EXCERPTED DATA START
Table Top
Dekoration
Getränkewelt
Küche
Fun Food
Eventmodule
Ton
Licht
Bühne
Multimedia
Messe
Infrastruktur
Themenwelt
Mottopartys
EXCERPTED DATA END
EXCERPTED DATA START
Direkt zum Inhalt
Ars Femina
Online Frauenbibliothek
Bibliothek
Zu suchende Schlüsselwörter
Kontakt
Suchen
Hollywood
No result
EXCERPTED DATA END
**TO DO:** Using the data above, repeat exactly the lines that begin at the line with "Eventmodule" and end at the line with "Mottopartys", both ends included.

**ANSWER:**
Eventmodule
Ton
Licht
Bühne
Multimedia
Messe
Infrastruktur
Themenwelt
Mottopartys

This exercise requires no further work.